There has been much discussion about silica dust in the past few years. OSHA has issued a regulation to help protect workers from overexposure to this dust. It has been largely unregulated in the past and because of this, many workers have been faced with overexposure.
The CDC reports that an estimated 1.7 million U.S. workers are exposed to silica dust on the job. OSHA issued its final rule for silica dust on June 23, 2016, but employers have between a year and five years to be fully compliant with the standard depending on the industry.
The construction industry had to be fully compliant with the standard by September of 2017, general industry/ maritime had until June of 2018, and hydraulic fracturing in the oil and gas industry has a compliance date of June 2021.

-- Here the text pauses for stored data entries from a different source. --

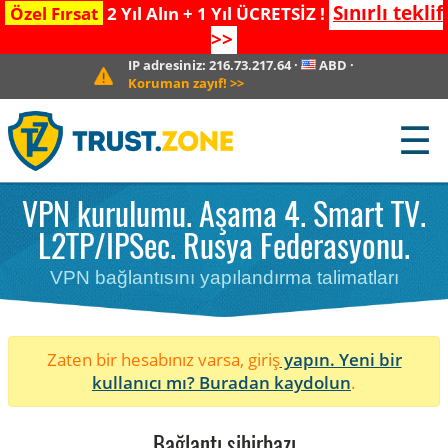
Sınırlı teklif
Özel Fırsat
2 Yıl Alın + 1 Yıl ÜCRETSİZ !
>>
IP adresiniz:
216.73.217.64
·
ABD
·
Koruman zayıf!
>>
☰
VPN kurulumu. Aşama 4. Smart TV.
L2TP/IPSec. Rusya Federasyonu.
VPN bağlantısını yapılandırma talimatları
Zaten bir hesabınız varsa, giriş
yapın. Yeni bir
kullanıcı mı?
Buradan kaydolun
.
Bağlantı sihirbazı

Crystalline silica is an important industrial material found abundantly in the earth’s crust. Quartz, the most common form of silica, is a component of sand, stone, rock, concrete, brick, block, and mortar. Materials containing quartz are found in a wide variety of workplaces.

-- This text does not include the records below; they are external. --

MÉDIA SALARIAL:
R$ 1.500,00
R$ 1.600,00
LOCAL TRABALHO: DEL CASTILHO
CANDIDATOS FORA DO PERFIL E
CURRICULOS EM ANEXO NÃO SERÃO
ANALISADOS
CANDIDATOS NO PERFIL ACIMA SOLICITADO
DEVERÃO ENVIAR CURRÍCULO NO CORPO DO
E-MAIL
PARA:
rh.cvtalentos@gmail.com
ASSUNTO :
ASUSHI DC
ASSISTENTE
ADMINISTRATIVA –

Common industries and operation where crystalline silica is found include: construction, glass products, concrete products, foundries, cut stone products, railroad track maintenance, abrasive blasting, and many more. Occupational exposure to respirable crystalline silica occurs when cutting, sawing, drilling, and crushing concrete, brick, ceramic tiles, rock, and stone products.
Silica Dust Exposure:
- If you do one of the following activities, you are at risk of breathing silica dust:
- Chipping, sawing, grinding, hammering, and drilling of rock, concrete, or masonry;
- Crushing, loading, hauling, and dumping of rock;
- Sawing, hammering, drilling, grinding, and chipping of concrete or masonry structures;
- Demolition of concrete or masonry structures;
- Power cutting or dressing stone;
- Facade renovation, including tuckpoint work;
- Abrasive blasting and hydro blasting of concrete;
- Clean-up activities such as dry sweeping or pressurized air blowing of concrete or sand dust; and
- Tunneling, excavation, and earth moving of soils with high silica content.
Workers who inhale these very small crystalline silica particles are at increased risk of developing serious silica-related diseases, including:
- Silicosis, an incurable lung disease that can lead to disability and death;
- Lung cancer;
- Chronic obstructive pulmonary disease (COPD); and
- Kidney disease.
Symptoms of Silicosis:
Silicosis is classified into three types: chronic/classic, accelerated, and acute.
Chronic/classic silicosis, the most common, occurs after 15-20 years of moderate to low exposures to respirable crystalline silica.
Symptoms associated with chronic silicosis may or may not be obvious: therefore, workers need to have a chest x-ray to determine if there is lung damage.
As the disease progresses, the worker may experience shortness of breath upon exercising and have clinical signs of poor oxygen/carbon dioxide exchange. In the later stages, the worker may experience fatigue, extreme shortness of breath, chest pain, or respiratory failure.
Accelerated silicosis can occur after 5-10 years of high exposures to respirable crystalline silica. Symptoms include severe shortness of breath, weakness, and weight loss. The onset of symptoms takes longer than in acute silicosis.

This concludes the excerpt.